___ EXERCISE MATERIAL

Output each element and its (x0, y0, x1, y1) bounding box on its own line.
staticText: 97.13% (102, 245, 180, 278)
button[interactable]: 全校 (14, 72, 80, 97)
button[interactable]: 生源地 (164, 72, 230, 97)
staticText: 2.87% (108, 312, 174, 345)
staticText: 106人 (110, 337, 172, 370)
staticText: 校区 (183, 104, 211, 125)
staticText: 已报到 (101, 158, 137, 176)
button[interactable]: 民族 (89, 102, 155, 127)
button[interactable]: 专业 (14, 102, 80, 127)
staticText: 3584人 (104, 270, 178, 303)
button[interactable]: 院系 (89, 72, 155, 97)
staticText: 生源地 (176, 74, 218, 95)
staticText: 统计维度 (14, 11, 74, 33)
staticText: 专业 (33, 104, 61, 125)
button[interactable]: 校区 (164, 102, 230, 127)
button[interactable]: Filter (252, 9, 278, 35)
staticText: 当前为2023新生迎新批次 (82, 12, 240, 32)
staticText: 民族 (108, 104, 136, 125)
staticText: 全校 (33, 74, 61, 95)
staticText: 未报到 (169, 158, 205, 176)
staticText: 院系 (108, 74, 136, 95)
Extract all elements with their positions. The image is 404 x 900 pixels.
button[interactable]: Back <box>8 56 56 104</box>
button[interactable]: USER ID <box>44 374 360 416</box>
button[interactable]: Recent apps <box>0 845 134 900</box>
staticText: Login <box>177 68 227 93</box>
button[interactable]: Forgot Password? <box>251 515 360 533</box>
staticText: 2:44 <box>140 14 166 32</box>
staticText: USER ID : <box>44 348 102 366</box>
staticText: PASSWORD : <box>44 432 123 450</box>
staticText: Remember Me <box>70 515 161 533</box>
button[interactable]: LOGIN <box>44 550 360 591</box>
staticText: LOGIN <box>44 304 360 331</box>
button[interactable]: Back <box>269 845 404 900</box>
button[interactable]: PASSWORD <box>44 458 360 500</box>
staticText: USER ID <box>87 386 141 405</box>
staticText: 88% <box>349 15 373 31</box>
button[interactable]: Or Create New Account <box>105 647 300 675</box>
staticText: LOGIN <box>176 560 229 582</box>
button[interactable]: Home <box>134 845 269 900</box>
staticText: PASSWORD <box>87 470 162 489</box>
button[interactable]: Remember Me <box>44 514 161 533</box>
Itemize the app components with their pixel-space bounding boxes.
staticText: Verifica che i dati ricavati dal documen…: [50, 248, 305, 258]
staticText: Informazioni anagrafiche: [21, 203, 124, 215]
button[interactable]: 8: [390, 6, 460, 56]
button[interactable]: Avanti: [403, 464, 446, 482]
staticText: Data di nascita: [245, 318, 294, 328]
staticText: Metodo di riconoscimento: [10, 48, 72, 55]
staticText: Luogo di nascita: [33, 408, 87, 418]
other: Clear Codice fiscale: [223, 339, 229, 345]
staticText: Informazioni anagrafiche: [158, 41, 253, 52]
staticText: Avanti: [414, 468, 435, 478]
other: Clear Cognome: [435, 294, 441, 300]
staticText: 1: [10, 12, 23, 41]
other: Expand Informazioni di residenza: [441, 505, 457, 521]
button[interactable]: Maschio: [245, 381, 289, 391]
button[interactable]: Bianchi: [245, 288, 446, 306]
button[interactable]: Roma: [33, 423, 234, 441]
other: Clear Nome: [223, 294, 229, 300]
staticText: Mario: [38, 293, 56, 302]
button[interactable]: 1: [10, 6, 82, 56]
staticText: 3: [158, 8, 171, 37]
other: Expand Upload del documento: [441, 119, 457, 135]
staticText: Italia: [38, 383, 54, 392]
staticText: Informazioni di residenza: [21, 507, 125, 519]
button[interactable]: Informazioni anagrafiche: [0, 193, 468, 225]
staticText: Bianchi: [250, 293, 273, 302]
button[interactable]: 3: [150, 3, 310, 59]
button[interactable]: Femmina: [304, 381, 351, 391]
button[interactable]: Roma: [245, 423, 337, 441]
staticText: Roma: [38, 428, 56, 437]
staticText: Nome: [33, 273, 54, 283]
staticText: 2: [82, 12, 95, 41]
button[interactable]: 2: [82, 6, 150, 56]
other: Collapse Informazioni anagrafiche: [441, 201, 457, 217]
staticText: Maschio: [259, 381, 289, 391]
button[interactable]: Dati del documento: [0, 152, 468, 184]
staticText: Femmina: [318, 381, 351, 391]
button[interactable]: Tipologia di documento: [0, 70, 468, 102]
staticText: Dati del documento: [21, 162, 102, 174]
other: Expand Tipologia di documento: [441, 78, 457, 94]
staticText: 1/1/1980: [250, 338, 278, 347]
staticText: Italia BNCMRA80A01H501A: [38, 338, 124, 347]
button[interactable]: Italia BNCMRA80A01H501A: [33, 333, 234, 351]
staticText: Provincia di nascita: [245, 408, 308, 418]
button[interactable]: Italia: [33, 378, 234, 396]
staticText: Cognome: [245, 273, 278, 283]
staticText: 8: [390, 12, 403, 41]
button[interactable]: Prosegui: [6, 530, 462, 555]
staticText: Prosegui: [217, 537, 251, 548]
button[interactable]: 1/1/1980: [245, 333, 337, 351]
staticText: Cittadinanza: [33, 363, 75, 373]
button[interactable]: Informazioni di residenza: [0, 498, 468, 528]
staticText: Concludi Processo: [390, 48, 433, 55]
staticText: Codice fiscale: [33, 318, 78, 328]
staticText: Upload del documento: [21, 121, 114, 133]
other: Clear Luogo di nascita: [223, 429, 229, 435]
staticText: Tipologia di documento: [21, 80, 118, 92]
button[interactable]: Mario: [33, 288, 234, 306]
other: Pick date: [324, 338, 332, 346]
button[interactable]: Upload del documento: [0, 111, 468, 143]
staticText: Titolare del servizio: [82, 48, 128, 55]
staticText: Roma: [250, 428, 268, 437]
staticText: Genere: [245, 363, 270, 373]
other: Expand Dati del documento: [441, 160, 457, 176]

______

### REQUIREMENT
A line qualifies when it holds the word "bounding"; report all qualifying lines from the records above.

### THE ANSWER
Output each element and its (x0, y0, x1, y1) bounding box on its own line.
Itemize the app components with their pixel-space bounding boxes.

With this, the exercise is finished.